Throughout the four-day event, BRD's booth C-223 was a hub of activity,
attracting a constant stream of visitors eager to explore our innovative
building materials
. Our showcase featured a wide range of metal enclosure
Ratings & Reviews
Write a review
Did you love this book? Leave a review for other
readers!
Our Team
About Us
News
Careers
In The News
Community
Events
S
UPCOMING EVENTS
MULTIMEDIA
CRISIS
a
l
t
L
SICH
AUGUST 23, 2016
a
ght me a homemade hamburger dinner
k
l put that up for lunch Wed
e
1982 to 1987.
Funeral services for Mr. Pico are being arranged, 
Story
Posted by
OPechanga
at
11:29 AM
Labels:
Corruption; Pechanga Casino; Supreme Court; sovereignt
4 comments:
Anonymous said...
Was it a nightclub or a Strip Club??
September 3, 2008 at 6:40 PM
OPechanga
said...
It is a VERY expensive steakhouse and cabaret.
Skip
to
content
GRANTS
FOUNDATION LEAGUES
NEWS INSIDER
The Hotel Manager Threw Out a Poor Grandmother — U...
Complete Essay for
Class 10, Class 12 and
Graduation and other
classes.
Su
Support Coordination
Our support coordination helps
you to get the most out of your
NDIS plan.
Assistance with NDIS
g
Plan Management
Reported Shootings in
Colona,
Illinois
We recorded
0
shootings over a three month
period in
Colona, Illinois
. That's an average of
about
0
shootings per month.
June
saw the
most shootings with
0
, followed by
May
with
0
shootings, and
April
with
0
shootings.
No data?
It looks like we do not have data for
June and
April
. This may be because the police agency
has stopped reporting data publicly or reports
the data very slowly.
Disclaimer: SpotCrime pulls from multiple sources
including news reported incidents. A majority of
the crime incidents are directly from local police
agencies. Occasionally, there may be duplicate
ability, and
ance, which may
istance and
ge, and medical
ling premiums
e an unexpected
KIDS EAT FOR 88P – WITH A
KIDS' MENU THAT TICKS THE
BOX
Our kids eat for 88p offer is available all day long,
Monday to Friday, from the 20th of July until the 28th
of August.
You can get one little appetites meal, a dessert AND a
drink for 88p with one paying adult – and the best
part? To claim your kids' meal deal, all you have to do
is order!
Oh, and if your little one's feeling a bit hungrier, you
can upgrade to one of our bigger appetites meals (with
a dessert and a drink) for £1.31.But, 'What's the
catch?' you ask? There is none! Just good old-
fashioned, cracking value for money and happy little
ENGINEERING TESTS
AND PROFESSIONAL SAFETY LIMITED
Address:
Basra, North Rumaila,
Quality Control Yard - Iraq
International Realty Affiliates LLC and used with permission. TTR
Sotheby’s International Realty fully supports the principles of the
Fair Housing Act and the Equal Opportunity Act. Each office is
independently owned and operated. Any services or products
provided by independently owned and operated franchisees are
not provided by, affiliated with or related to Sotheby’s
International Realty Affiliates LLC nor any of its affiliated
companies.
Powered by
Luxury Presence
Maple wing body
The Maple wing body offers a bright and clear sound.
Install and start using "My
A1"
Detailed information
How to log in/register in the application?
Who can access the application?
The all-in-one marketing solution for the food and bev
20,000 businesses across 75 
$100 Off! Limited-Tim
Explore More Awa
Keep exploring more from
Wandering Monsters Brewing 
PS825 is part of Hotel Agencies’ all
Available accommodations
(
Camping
★ ★ ★ ★ ★ ★ ★
* [WORK REQUIRED] Return a copy of each line of the material that holds the word "application".

* [RESULT OF THE EXERCISE]
How to log in/register in the application?
Who can access the application?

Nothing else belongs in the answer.